**Task description**
Omit the pictures, but give back every entry below exactly as written.

===== Source information

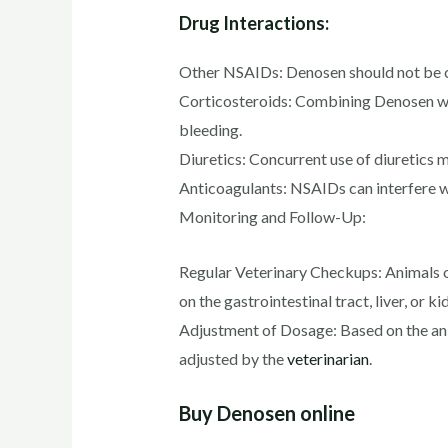
Drug Interactions:
Other NSAIDs: Denosen should not be com
Corticosteroids: Combining Denosen with
bleeding.
Diuretics: Concurrent use of diuretics
Anticoagulants: NSAIDs can interfere wi
Monitoring and Follow-Up:
Regular Veterinary Checkups: Animals o
on the gastrointestinal tract, liver, or ki
Adjustment of Dosage: Based on the ani
adjusted by the
veterinarian
.
Buy Denosen online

==========

**Solution below**
Drug Interactions:
Other NSAIDs: Denosen should not be com
Corticosteroids: Combining Denosen with
bleeding.
Diuretics: Concurrent use of diuretics
Anticoagulants: NSAIDs can interfere wi
Monitoring and Follow-Up:
Regular Veterinary Checkups: Animals o
on the gastrointestinal tract, liver, or ki
Adjustment of Dosage: Based on the ani
adjusted by the
veterinarian
.
Buy Denosen online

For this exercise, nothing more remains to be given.